Other notable commercial and urban localities include Green City, Lake City, Satellite Town, Hill Top and other developing residential and commercial schemes situated along the Hyderabad Road and Bypass Road. Traditional markets, grain markets (Anaj Mandi), fruit and vegetable markets (Sabzi Mandi), livestock markets (Bakra Mandi and Cattle Market), and the city's textile and power loom markets contribute significantly to the local economy. Tando Adam is recognised as one of Pakistan's largest power loom centres, with textile manufacturing and trading forming a major component of its commercial sector.

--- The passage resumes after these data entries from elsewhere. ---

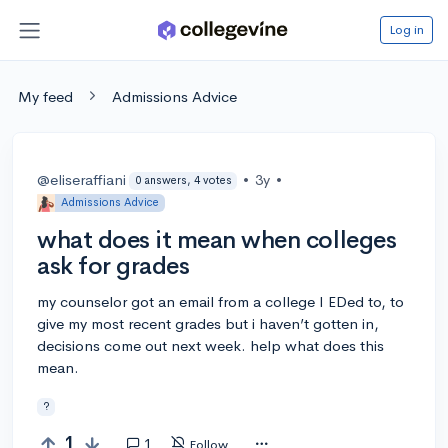
Log in
My feed
Admissions Advice
@eliseraffiani
•
3y
•
0 answers, 4 votes
Admissions Advice
what does it mean when colleges
ask for grades
my counselor got an email from a college I EDed to, to
give my most recent grades but i haven’t gotten in,
decisions come out next week. help what does this
mean.
?
1
1
Follow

The city also contains several public recreational spaces that support nearby commercial activity, including Green City Water Park, Gulshan-e-Siddique Park, Rashid Manhas Public Park Baloch Colony, Public Park Khuzdar Colony, Mehmood Khan Park, Bozdar Society Public Park, and
Railway Ground. These attractions, together with the surrounding commercial districts, serve residents and visitors from across the region.

== Demographics ==

===Population===

According to 2023 census, Tando Adam Khan had a population of 174,291. According to the population of Tando Adam Khan is 152,617. In 1951, there were only 21,260 residents; by 2012, the population had increased to 223,261. The area of the city is 16 km2 it means Tando Adam Protruding Total 3,954 acre. The population of Muslims is 93% Muslim, 6% Hindu, and 1% Christian.

=== Language ===

Sindhi, Urdu and Punjabi are the most spoken languages in Tando adam khan according to 2023 Pakistani census.